C Williams1*, J Lewis2 , J Tokuda1 , H Hatabu1 , M Nishino1 , R Mak1 , (1) Brigham and Women's Hospital, Boston, MA, (2) UCLA School of Medicine, Los Angeles, CA

Presentations

WE-RAM3-GePD-JT-2 (Wednesday, August 2, 2017) 10:30 AM - 11:00 AM Room: Joint Imaging-Therapy ePoster Theater


Purpose: The goal of this study is to determine whether changes in pharmacokinetic properties of non-small cell lung cancers (NSCLCs) determined using dynamic contrast-enhanced magnetic resonance imaging (DCE-MRI) can be used as an early predictor of response to stereotactic body radiation therapy (SBRT).

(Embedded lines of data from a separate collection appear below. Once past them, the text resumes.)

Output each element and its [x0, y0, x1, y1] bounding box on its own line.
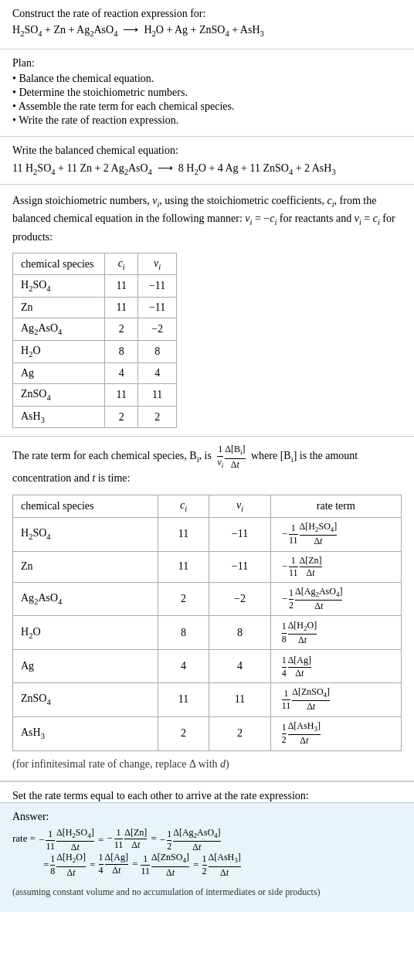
- vi-h2so4: −11: [137, 275, 176, 298]
- balanced-equation: 11 H2SO4 + 11 Zn + 2 Ag2AsO4 ⟶ 8 H2O + 4…: [12, 162, 402, 176]
- rate-term-zn-ans: −111 Δ[Zn]Δt =: [107, 828, 157, 850]
- rt-term-ash3: 12 Δ[AsH3]Δt: [270, 716, 401, 750]
- set-rate-label: Set the rate terms equal to each other t…: [12, 790, 402, 802]
- rate-table: chemical species ci νi rate term H2SO4 1…: [12, 495, 402, 750]
- table-row: Zn 11 −11 −111 Δ[Zn]Δt: [13, 551, 402, 582]
- table-row: H2O 8 8: [13, 341, 177, 363]
- assuming-note: (assuming constant volume and no accumul…: [12, 883, 402, 901]
- rt-ci-h2so4: 11: [158, 518, 209, 551]
- rt-vi-ash3: 2: [209, 716, 270, 750]
- rt-species-h2o: H2O: [13, 616, 158, 650]
- rate-term-ag2aso4-ans: −12 Δ[Ag2AsO4]Δt: [160, 828, 221, 852]
- species-h2so4: H2SO4: [13, 275, 105, 298]
- table-row: Ag2AsO4 2 −2: [13, 318, 177, 341]
- plan-label: Plan:: [12, 57, 402, 70]
- stoich-col-vi: νi: [137, 253, 176, 275]
- rt-term-h2so4: −111 Δ[H2SO4]Δt: [270, 518, 401, 551]
- rate-col-vi: νi: [209, 495, 270, 518]
- balanced-label: Write the balanced chemical equation:: [12, 145, 402, 157]
- ci-ag2aso4: 2: [105, 318, 137, 341]
- rate-term-ag-ans: 14 Δ[Ag]Δt =: [99, 852, 138, 875]
- table-row: Ag 4 4: [13, 362, 177, 383]
- rt-species-ag: Ag: [13, 650, 158, 682]
- rate-col-term: rate term: [270, 495, 401, 518]
- rt-vi-zn: −11: [209, 551, 270, 582]
- rate-col-ci: ci: [158, 495, 209, 518]
- rt-term-ag2aso4: −12 Δ[Ag2AsO4]Δt: [270, 582, 401, 615]
- rt-species-h2so4: H2SO4: [13, 518, 158, 551]
- rt-ci-ash3: 2: [158, 716, 209, 750]
- plan-step-2: Determine the stoichiometric numbers.: [12, 87, 402, 99]
- table-row: Zn 11 −11: [13, 298, 177, 318]
- answer-section: Answer: rate = −111 Δ[H2SO4]Δt = −111 Δ[…: [0, 802, 414, 912]
- plan-step-4: Write the rate of reaction expression.: [12, 114, 402, 127]
- rt-term-zn: −111 Δ[Zn]Δt: [270, 551, 401, 582]
- balanced-section: Write the balanced chemical equation: 11…: [0, 137, 414, 185]
- species-ag: Ag: [13, 362, 105, 383]
- table-row: AsH3 2 2: [13, 406, 177, 428]
- table-row: ZnSO4 11 11 111 Δ[ZnSO4]Δt: [13, 682, 402, 716]
- stoich-col-ci: ci: [105, 253, 137, 275]
- ci-zn: 11: [105, 298, 137, 318]
- rt-ci-zn: 11: [158, 551, 209, 582]
- rt-term-ag: 14 Δ[Ag]Δt: [270, 650, 401, 682]
- rt-vi-znso4: 11: [209, 682, 270, 716]
- vi-zn: −11: [137, 298, 176, 318]
- table-row: H2O 8 8 18 Δ[H2O]Δt: [13, 616, 402, 650]
- species-h2o: H2O: [13, 341, 105, 363]
- plan-step-1: Balance the chemical equation.: [12, 73, 402, 85]
- rt-species-ag2aso4: Ag2AsO4: [13, 582, 158, 615]
- fraction-delta-bi: Δ[Bi] Δt: [225, 444, 245, 469]
- rate-col-species: chemical species: [13, 495, 158, 518]
- rt-ci-h2o: 8: [158, 616, 209, 650]
- table-row: ZnSO4 11 11: [13, 383, 177, 406]
- plan-step-3: Assemble the rate term for each chemical…: [12, 100, 402, 113]
- plan-section: Plan: Balance the chemical equation. Det…: [0, 49, 414, 137]
- rt-ci-znso4: 11: [158, 682, 209, 716]
- ci-h2so4: 11: [105, 275, 137, 298]
- table-row: H2SO4 11 −11: [13, 275, 177, 298]
- table-row: Ag2AsO4 2 −2 −12 Δ[Ag2AsO4]Δt: [13, 582, 402, 615]
- rt-species-ash3: AsH3: [13, 716, 158, 750]
- rt-species-zn: Zn: [13, 551, 158, 582]
- species-zn: Zn: [13, 298, 105, 318]
- ci-h2o: 8: [105, 341, 137, 363]
- table-row: AsH3 2 2 12 Δ[AsH3]Δt: [13, 716, 402, 750]
- answer-box: rate = −111 Δ[H2SO4]Δt = −111 Δ[Zn]Δt = …: [12, 828, 402, 901]
- rt-vi-h2so4: −11: [209, 518, 270, 551]
- construct-label: Construct the rate of reaction expressio…: [12, 8, 402, 20]
- rate-equals-label: rate =: [12, 828, 36, 850]
- vi-ag: 4: [137, 362, 176, 383]
- rate-term-ash3-ans: 12 Δ[AsH3]Δt: [202, 852, 241, 877]
- rt-species-znso4: ZnSO4: [13, 682, 158, 716]
- vi-ash3: 2: [137, 406, 176, 428]
- vi-ag2aso4: −2: [137, 318, 176, 341]
- rt-term-znso4: 111 Δ[ZnSO4]Δt: [270, 682, 401, 716]
- vi-h2o: 8: [137, 341, 176, 363]
- species-znso4: ZnSO4: [13, 383, 105, 406]
- rate-term-h2o-ans: = 18 Δ[H2O]Δt =: [43, 852, 96, 877]
- table-row: Ag 4 4 14 Δ[Ag]Δt: [13, 650, 402, 682]
- ci-ag: 4: [105, 362, 137, 383]
- plan-list: Balance the chemical equation. Determine…: [12, 73, 402, 127]
- rate-intro-section: The rate term for each chemical species,…: [0, 437, 414, 781]
- stoich-section: Assign stoichiometric numbers, νi, using…: [0, 185, 414, 437]
- rt-vi-ag: 4: [209, 650, 270, 682]
- rate-intro-text: The rate term for each chemical species,…: [12, 444, 402, 487]
- rt-term-h2o: 18 Δ[H2O]Δt: [270, 616, 401, 650]
- rt-ci-ag2aso4: 2: [158, 582, 209, 615]
- rate-table-note: (for infinitesimal rate of change, repla…: [12, 756, 402, 773]
- ci-ash3: 2: [105, 406, 137, 428]
- vi-znso4: 11: [137, 383, 176, 406]
- ci-znso4: 11: [105, 383, 137, 406]
- stoich-table: chemical species ci νi H2SO4 11 −11 Zn 1…: [12, 253, 177, 429]
- rate-term-znso4-ans: 111 Δ[ZnSO4]Δt =: [141, 852, 199, 877]
- rt-vi-ag2aso4: −2: [209, 582, 270, 615]
- stoich-col-species: chemical species: [13, 253, 105, 275]
- species-ag2aso4: Ag2AsO4: [13, 318, 105, 341]
- main-equation: H2SO4 + Zn + Ag2AsO4 ⟶ H2O + Ag + ZnSO4 …: [12, 23, 402, 38]
- species-ash3: AsH3: [13, 406, 105, 428]
- stoich-intro: Assign stoichiometric numbers, νi, using…: [12, 192, 402, 245]
- rate-term-h2so4: −111 Δ[H2SO4]Δt =: [39, 828, 104, 852]
- rt-vi-h2o: 8: [209, 616, 270, 650]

Methods: This pilot study enrolled patients with inoperable stage I NSCLC and lesions between 1.5 cm and 6 cm in size that would be treated with SBRT. The prescribed dose was 54 Gy in 3 fractions or 50-60 Gy in 5 fractions. DCE-MRI was performed at four time points during therapy: baseline prior to SBRT, 1-2 days after the first fraction, 1-2 weeks after the end of the SBRT course, and 3 months after completing radiotherapy. For DCE-MRI, time-series images were acquired after bolus injection of contrast agent for three minutes using a 3D Turbo FLASH sequence, and the lesion was delineated in each frame using deformable contour propagation with manual editing. The mean intensity was calculated, and pharmacokinetic parameters were fit using a two-compartment model (plasma and extracellular, extravascular space) with a biexponential input function.

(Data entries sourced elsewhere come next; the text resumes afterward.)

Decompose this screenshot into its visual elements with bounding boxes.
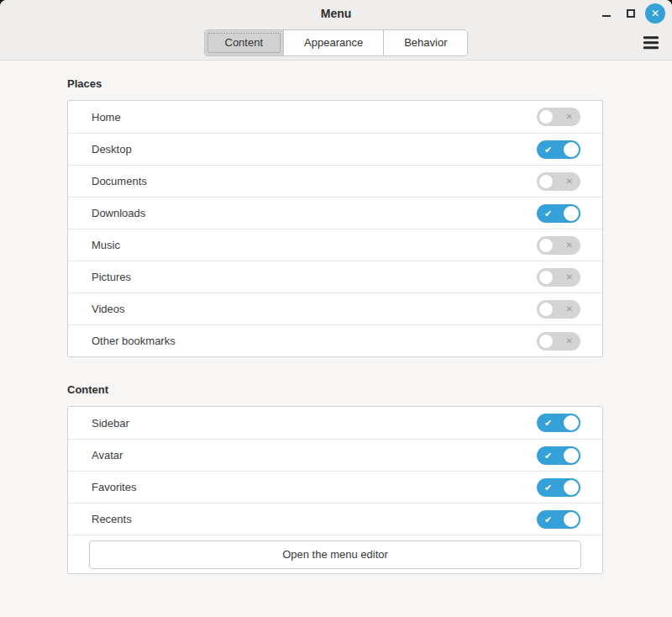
toggle-pictures[interactable]: ✕ <box>537 268 580 287</box>
check-icon: ✔ <box>544 208 552 218</box>
toggle-knob <box>538 270 554 285</box>
toggle-knob <box>564 512 579 527</box>
maximize-button[interactable] <box>621 3 641 24</box>
toggle-home[interactable]: ✕ <box>537 108 580 126</box>
toggle-knob <box>538 238 554 253</box>
hamburger-icon <box>643 36 659 49</box>
toggle-recents[interactable]: ✔ <box>537 510 580 529</box>
setting-row: Recents✔ <box>68 503 602 535</box>
close-button[interactable]: ✕ <box>645 3 665 24</box>
toggle-knob <box>564 142 579 157</box>
tab-group: ContentAppearanceBehavior <box>204 29 469 56</box>
check-icon: ✔ <box>544 145 552 154</box>
toggle-knob <box>538 174 554 189</box>
setting-label: Downloads <box>92 207 537 219</box>
titlebar: Menu ✕ <box>0 0 672 27</box>
setting-label: Videos <box>92 303 537 315</box>
window-controls: ✕ <box>596 0 665 27</box>
setting-label: Desktop <box>92 143 537 156</box>
settings-page: PlacesHome✕Desktop✔Documents✕Downloads✔M… <box>0 61 672 617</box>
toggle-documents[interactable]: ✕ <box>537 172 580 191</box>
section-heading: Places <box>67 77 603 90</box>
toggle-videos[interactable]: ✕ <box>537 300 580 319</box>
tab-behavior[interactable]: Behavior <box>383 30 467 55</box>
setting-row: Pictures✕ <box>68 261 602 293</box>
toggle-knob <box>538 334 554 349</box>
toggle-favorites[interactable]: ✔ <box>537 478 580 497</box>
setting-row: Other bookmarks✕ <box>68 324 602 356</box>
tab-appearance[interactable]: Appearance <box>283 30 383 55</box>
settings-list: Home✕Desktop✔Documents✕Downloads✔Music✕P… <box>67 100 603 357</box>
check-icon: ✔ <box>544 419 552 428</box>
setting-row: Desktop✔ <box>68 133 602 165</box>
check-icon: ✔ <box>544 514 552 524</box>
setting-label: Pictures <box>92 271 537 283</box>
setting-label: Home <box>92 111 537 124</box>
setting-label: Recents <box>92 513 537 525</box>
setting-row: Downloads✔ <box>68 197 602 229</box>
setting-label: Favorites <box>92 481 537 493</box>
setting-row: Documents✕ <box>68 165 602 197</box>
toggle-knob <box>564 480 579 495</box>
toggle-avatar[interactable]: ✔ <box>537 446 580 465</box>
open-menu-editor-button[interactable]: Open the menu editor <box>89 541 581 569</box>
menu-window: Menu ✕ ContentAppearanceBehavior PlacesH… <box>0 0 672 617</box>
maximize-icon <box>627 9 635 18</box>
toggle-knob <box>564 448 579 463</box>
toggle-knob <box>564 206 579 221</box>
setting-row: Music✕ <box>68 229 602 261</box>
setting-row: Avatar✔ <box>68 439 602 471</box>
x-icon: ✕ <box>566 241 573 250</box>
toggle-knob <box>538 109 554 124</box>
setting-label: Avatar <box>92 449 537 461</box>
setting-label: Documents <box>92 175 537 187</box>
header-toolbar: ContentAppearanceBehavior <box>0 27 672 61</box>
minimize-button[interactable] <box>596 3 617 24</box>
setting-label: Sidebar <box>92 417 537 430</box>
setting-label: Music <box>92 239 537 251</box>
menu-button[interactable] <box>640 33 662 52</box>
toggle-knob <box>564 415 579 430</box>
toggle-other-bookmarks[interactable]: ✕ <box>537 332 580 351</box>
settings-list: Sidebar✔Avatar✔Favorites✔Recents✔Open th… <box>67 406 603 574</box>
x-icon: ✕ <box>566 177 573 186</box>
setting-row: Videos✕ <box>68 293 602 324</box>
button-row: Open the menu editor <box>68 535 602 573</box>
toggle-music[interactable]: ✕ <box>537 236 580 255</box>
setting-row: Favorites✔ <box>68 471 602 503</box>
x-icon: ✕ <box>566 337 573 345</box>
toggle-sidebar[interactable]: ✔ <box>537 414 580 432</box>
setting-label: Other bookmarks <box>92 335 537 347</box>
toggle-knob <box>538 302 554 317</box>
minimize-icon <box>602 15 611 17</box>
check-icon: ✔ <box>544 451 552 460</box>
close-icon: ✕ <box>651 8 659 18</box>
toggle-downloads[interactable]: ✔ <box>537 204 580 223</box>
section-heading: Content <box>67 383 603 396</box>
x-icon: ✕ <box>566 305 573 314</box>
setting-row: Sidebar✔ <box>68 407 602 439</box>
tab-content[interactable]: Content <box>205 30 284 55</box>
x-icon: ✕ <box>566 273 573 282</box>
x-icon: ✕ <box>566 113 573 121</box>
toggle-desktop[interactable]: ✔ <box>537 140 580 159</box>
check-icon: ✔ <box>544 483 552 492</box>
window-title: Menu <box>321 7 352 20</box>
setting-row: Home✕ <box>68 101 602 133</box>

Results: Six patients have been enrolled on the study to date, and scans and pharmacokinetic parameters have been obtained on all available images for the first five patients (analysis of the sixth patient data set is in progress). The mean baseline kep (rate of transfer of contrast agent between the plasma and extracellular, extravascular space) of the lesions was 3.6 (range 1.9-6.8). Disparate trends in kep were observed during and after SBRT, with two lesions showing an increase, two showing a decrease and one remaining constant.

Conclusion: This study has demonstrated the feasibility of obtaining DCE-MRI scans and extracting pharmacokinetic parameters for stage I NSCLC patients treated with SBRT. Patient accrual and analysis of correlations with clinical outcomes is ongoing.